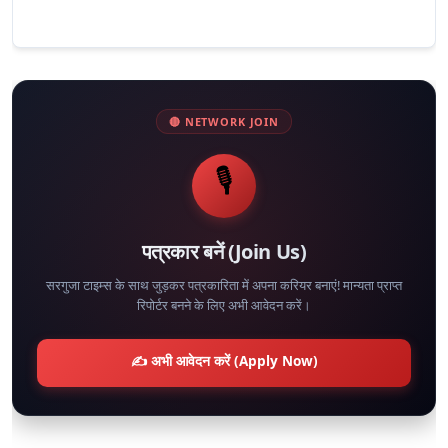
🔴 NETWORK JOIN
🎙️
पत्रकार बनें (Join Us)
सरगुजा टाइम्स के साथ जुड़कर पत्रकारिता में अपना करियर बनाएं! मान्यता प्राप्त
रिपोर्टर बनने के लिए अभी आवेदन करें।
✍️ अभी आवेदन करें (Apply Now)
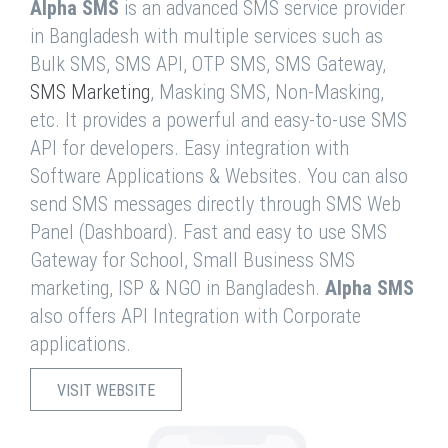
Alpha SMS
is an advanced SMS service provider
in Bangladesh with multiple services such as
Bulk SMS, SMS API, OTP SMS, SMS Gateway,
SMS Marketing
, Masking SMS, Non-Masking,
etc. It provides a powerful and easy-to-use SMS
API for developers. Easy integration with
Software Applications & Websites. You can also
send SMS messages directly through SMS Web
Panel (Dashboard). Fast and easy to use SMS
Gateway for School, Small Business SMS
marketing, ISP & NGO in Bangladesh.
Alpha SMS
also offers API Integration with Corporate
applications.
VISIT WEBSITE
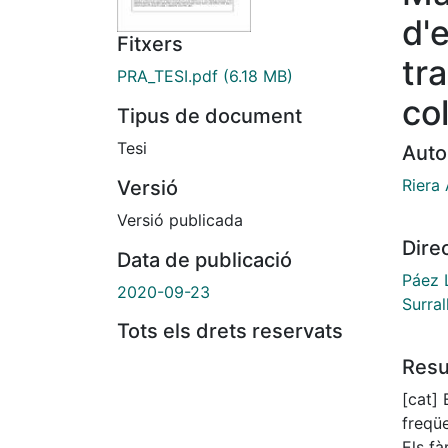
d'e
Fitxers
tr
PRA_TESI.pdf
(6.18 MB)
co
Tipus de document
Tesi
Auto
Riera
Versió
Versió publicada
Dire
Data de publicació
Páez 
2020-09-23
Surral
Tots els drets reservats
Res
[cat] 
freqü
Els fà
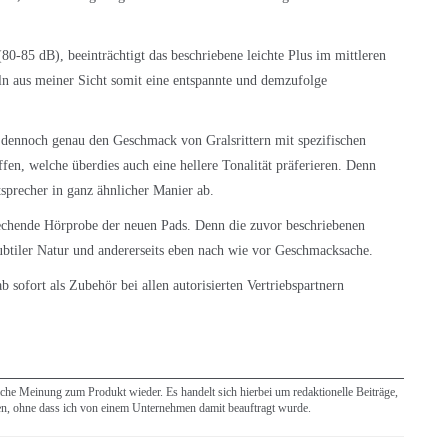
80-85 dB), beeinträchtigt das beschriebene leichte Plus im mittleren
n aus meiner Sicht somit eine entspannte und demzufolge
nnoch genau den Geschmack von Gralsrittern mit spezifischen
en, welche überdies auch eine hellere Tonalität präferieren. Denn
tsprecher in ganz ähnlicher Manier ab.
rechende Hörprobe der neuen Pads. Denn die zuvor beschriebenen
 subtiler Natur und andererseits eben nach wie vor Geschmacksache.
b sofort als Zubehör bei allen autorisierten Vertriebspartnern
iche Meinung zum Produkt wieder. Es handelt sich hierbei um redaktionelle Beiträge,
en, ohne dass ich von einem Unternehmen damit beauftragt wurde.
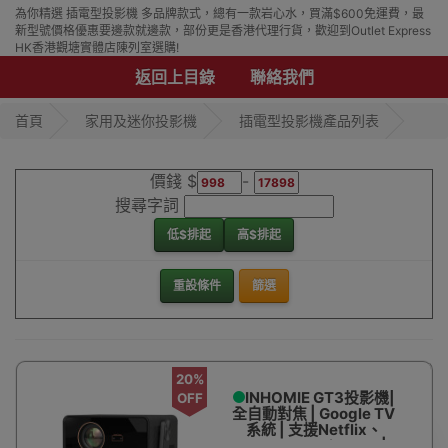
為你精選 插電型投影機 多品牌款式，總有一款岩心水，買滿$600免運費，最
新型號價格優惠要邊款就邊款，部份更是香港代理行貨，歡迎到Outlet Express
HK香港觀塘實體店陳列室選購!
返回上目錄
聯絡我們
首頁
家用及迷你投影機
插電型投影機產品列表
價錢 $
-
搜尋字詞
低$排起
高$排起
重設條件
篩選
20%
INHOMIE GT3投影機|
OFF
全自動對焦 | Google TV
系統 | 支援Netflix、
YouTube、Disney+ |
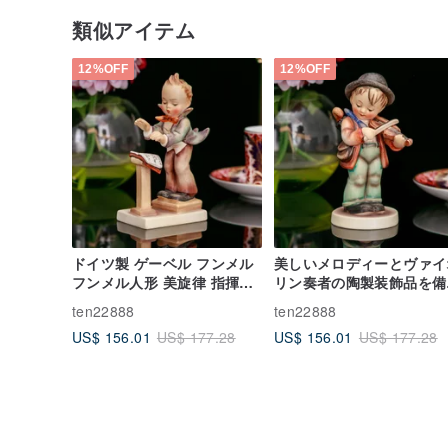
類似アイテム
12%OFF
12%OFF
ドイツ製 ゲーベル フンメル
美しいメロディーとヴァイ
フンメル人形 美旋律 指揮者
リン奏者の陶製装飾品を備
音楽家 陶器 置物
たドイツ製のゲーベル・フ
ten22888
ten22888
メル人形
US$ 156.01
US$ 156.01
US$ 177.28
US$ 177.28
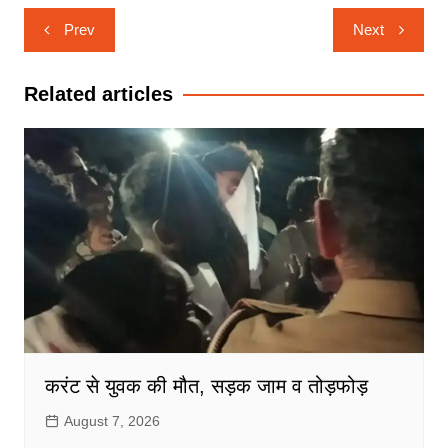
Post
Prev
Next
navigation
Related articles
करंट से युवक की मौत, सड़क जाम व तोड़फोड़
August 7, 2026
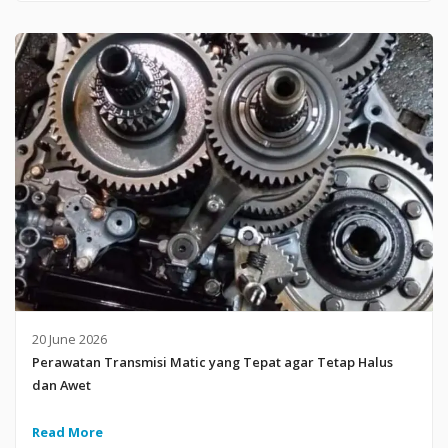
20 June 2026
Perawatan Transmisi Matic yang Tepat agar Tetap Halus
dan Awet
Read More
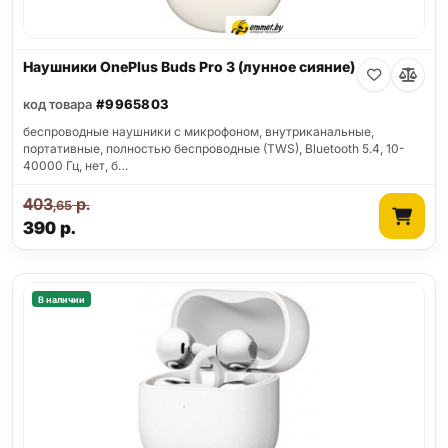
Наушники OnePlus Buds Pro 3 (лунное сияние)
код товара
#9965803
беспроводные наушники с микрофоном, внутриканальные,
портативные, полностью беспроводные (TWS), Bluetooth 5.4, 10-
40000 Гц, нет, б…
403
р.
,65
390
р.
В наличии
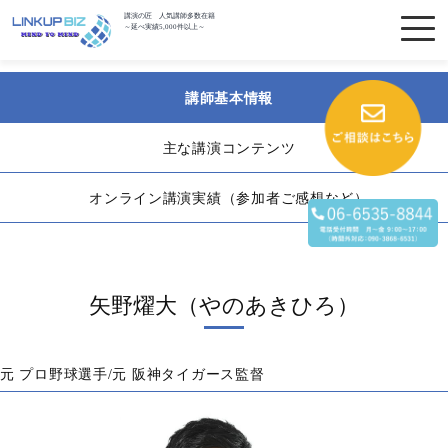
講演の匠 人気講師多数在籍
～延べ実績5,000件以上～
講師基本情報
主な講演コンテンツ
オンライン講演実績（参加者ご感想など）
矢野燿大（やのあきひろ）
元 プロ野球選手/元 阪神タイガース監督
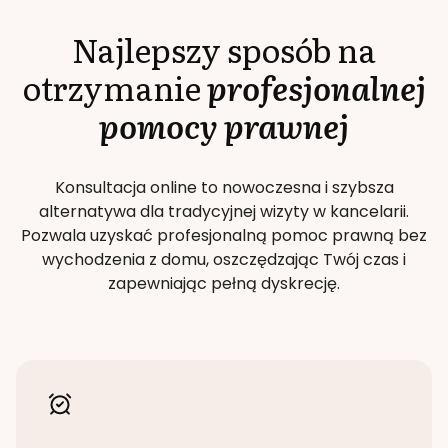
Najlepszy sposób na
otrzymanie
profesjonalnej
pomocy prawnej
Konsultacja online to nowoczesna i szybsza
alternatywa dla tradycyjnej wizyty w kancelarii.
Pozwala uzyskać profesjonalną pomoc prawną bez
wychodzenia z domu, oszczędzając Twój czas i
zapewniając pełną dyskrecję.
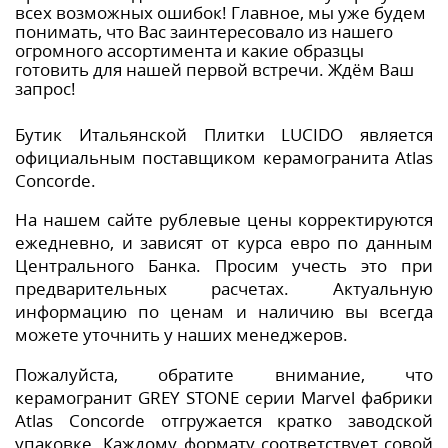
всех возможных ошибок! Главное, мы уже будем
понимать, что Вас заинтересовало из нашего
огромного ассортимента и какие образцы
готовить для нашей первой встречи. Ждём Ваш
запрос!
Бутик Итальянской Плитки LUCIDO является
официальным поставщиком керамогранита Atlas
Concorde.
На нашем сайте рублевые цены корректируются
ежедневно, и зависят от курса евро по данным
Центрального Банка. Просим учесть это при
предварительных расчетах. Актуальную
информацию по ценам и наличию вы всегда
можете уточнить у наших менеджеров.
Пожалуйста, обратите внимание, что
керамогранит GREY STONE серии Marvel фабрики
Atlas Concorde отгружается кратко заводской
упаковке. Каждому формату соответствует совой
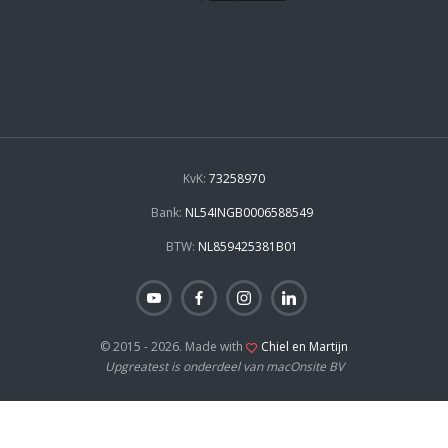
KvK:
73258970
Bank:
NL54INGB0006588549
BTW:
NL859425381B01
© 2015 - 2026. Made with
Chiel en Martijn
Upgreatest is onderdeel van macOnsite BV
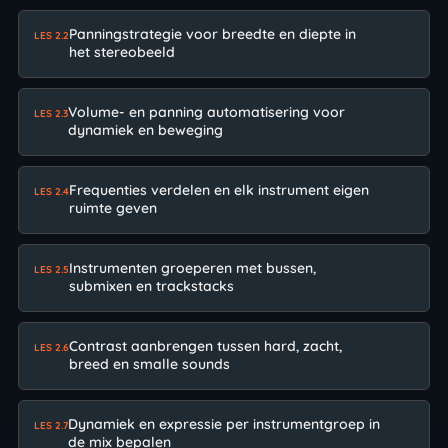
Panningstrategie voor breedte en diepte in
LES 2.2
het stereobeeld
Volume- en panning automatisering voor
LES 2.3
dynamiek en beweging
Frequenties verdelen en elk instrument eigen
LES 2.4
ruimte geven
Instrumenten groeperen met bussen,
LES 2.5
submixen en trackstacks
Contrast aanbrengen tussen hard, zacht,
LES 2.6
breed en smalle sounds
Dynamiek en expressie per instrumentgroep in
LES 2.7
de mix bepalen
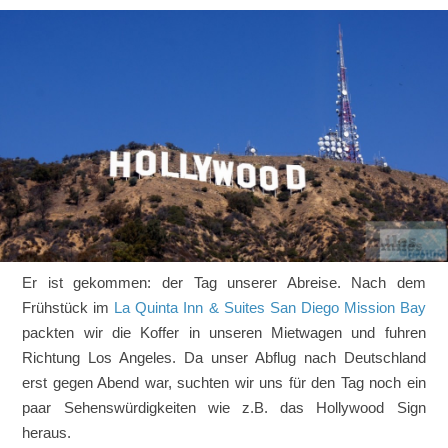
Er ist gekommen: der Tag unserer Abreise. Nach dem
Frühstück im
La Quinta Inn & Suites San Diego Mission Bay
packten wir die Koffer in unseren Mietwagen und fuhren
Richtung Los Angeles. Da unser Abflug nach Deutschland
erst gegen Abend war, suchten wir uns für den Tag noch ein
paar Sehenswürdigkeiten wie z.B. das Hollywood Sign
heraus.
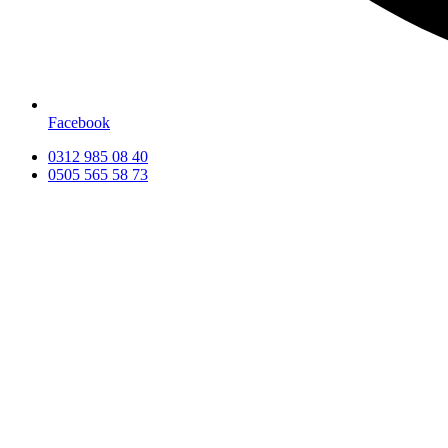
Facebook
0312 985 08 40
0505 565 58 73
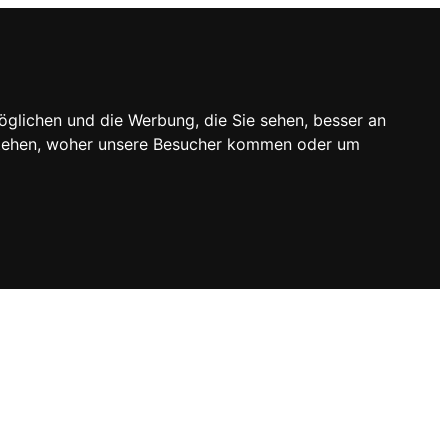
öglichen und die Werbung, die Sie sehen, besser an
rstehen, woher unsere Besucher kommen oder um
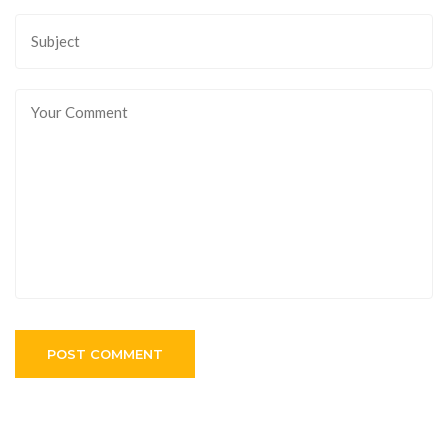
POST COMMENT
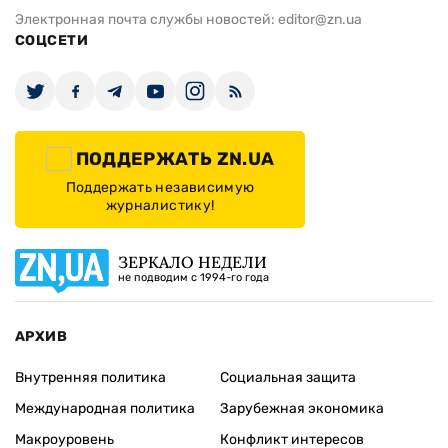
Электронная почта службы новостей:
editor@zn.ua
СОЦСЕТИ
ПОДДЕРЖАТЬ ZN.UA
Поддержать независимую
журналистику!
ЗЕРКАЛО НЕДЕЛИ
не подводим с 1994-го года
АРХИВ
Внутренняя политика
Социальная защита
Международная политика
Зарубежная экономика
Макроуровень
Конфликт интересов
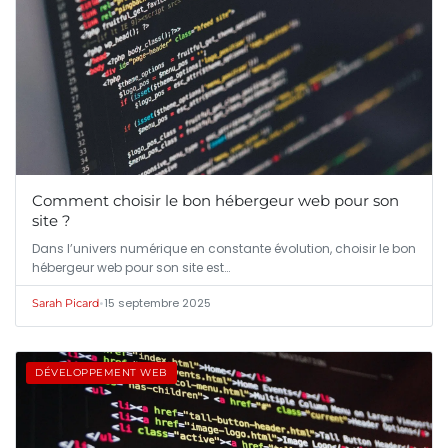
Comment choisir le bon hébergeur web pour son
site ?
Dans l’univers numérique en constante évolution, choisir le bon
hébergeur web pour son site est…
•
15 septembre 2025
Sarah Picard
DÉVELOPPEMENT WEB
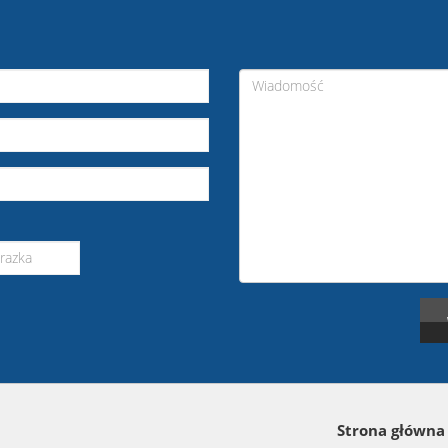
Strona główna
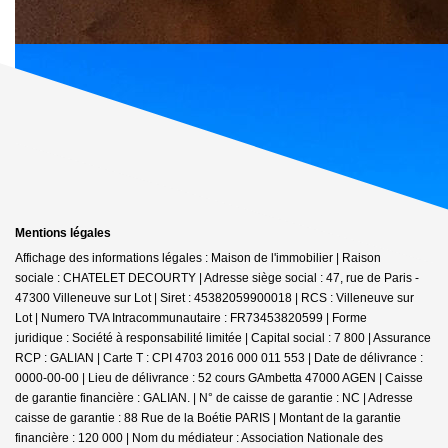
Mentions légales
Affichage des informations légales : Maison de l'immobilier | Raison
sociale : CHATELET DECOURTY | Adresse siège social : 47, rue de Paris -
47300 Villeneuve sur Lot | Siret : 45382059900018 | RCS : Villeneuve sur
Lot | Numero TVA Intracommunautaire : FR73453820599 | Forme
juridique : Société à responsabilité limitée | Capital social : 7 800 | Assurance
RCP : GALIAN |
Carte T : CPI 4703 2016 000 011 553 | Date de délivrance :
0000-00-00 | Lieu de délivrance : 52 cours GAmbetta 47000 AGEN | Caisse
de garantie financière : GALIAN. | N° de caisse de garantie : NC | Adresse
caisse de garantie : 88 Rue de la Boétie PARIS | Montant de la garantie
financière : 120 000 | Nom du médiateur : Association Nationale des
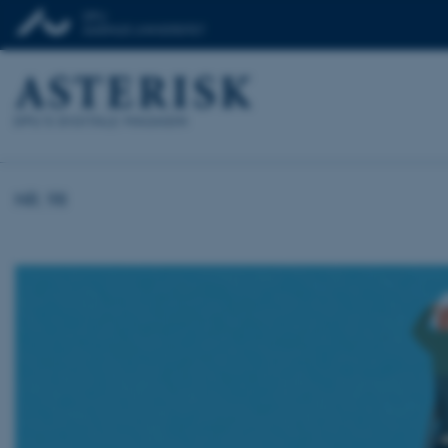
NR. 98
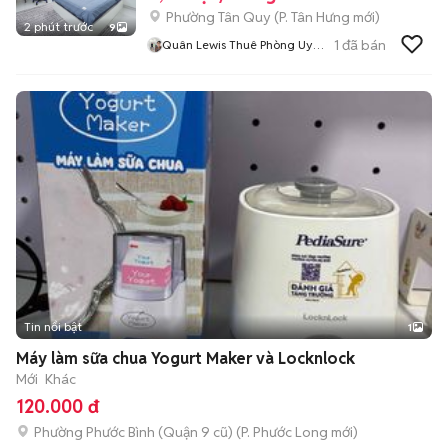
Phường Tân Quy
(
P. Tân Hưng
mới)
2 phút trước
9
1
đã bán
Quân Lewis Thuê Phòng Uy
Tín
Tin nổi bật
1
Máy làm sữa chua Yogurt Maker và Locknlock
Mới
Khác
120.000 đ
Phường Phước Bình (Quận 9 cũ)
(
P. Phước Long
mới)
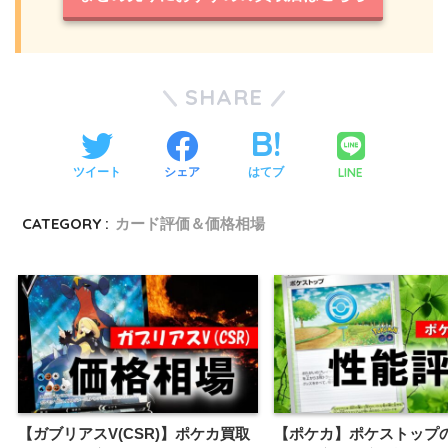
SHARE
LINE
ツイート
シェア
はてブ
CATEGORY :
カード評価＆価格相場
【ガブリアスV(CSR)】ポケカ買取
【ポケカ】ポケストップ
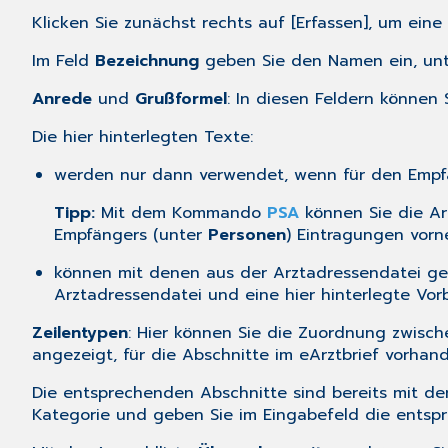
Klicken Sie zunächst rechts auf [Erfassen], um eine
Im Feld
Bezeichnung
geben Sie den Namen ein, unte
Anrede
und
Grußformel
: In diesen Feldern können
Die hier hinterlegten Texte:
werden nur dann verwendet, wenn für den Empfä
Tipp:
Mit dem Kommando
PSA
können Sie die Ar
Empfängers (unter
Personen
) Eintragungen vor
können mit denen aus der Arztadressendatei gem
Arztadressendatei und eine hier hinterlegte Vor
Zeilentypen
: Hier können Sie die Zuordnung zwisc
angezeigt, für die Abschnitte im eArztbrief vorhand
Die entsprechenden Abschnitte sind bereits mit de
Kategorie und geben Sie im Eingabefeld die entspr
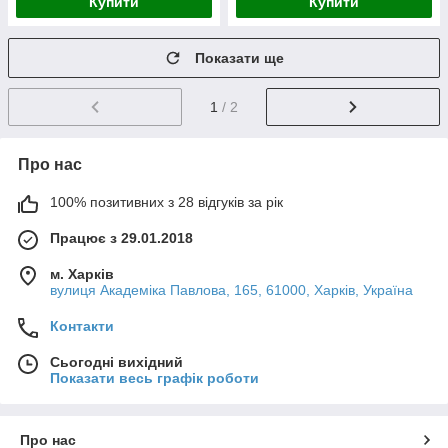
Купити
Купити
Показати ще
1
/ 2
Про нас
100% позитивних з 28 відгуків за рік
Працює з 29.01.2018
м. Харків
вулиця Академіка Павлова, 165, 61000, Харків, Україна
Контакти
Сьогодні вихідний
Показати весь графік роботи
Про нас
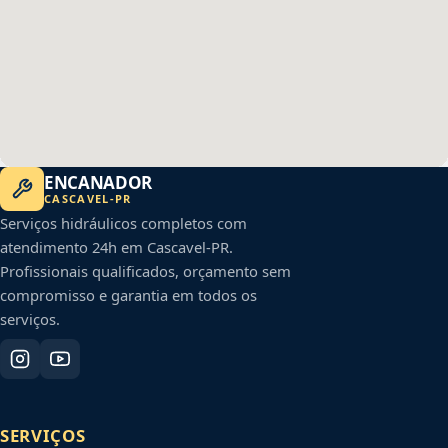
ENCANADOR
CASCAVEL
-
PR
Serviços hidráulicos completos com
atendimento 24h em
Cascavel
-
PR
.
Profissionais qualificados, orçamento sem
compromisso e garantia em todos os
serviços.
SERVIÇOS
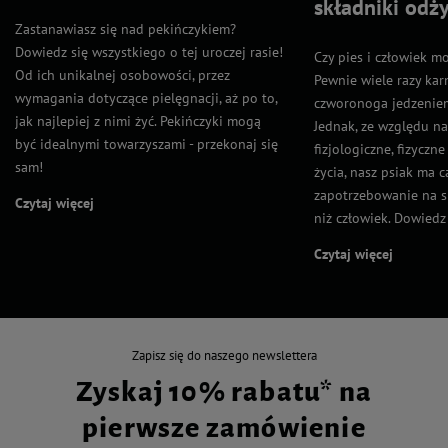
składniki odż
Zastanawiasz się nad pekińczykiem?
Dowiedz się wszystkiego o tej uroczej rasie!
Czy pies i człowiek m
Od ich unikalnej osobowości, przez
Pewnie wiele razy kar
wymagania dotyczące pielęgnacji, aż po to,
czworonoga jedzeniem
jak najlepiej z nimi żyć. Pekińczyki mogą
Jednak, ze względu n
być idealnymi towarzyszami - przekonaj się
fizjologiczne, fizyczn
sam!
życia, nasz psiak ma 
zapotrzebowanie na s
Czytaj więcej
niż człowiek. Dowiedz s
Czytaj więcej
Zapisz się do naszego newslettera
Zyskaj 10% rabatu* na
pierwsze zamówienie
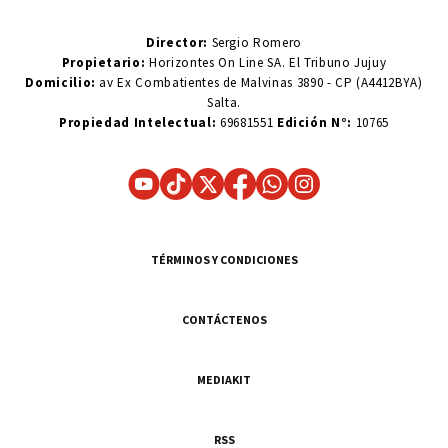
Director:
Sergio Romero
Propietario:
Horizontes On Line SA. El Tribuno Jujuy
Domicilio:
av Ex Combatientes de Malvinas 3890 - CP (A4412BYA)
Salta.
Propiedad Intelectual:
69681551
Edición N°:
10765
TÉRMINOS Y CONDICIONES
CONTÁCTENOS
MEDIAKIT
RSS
=-=-=-=-=
■ **Exercise objective**: In the listing above, find the line containing "Strona główna". Output it and every line after it up to and including the line containing "RCP : GALIAN |", exactly, but skip the pictures.

■ **Written reply**:
Strona główna
Mentions légales
Affichage des informations légales : Maison de l'immobilier | Raison
sociale : CHATELET DECOURTY | Adresse siège social : 47, rue de Paris -
47300 Villeneuve sur Lot | Siret : 45382059900018 | RCS : Villeneuve sur
Lot | Numero TVA Intracommunautaire : FR73453820599 | Forme
juridique : Société à responsabilité limitée | Capital social : 7 800 | Assurance
RCP : GALIAN |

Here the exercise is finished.